(EXCERPTED RECORDS begins)

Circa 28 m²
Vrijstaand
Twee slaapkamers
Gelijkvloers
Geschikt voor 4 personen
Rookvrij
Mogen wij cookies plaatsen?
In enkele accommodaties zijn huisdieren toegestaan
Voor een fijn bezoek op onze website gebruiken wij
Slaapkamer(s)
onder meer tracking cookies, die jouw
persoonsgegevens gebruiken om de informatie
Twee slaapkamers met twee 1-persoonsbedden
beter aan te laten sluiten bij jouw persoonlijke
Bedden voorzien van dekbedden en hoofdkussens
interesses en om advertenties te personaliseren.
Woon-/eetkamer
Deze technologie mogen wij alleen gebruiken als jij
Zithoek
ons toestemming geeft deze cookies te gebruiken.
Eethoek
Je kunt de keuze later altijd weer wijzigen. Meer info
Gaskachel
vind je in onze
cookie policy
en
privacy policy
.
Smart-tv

(EXCERPTED RECORDS ends)

PROBLEM STATEMENT:
Return, word for word, each line from the line that contains "Deze technologie mogen" to the end of the listing above; include both end lines and nothing else.

THE ANSWER:
Deze technologie mogen wij alleen gebruiken als jij
Zithoek
ons toestemming geeft deze cookies te gebruiken.
Eethoek
Je kunt de keuze later altijd weer wijzigen. Meer info
Gaskachel
vind je in onze
cookie policy
en
privacy policy
.
Smart-tv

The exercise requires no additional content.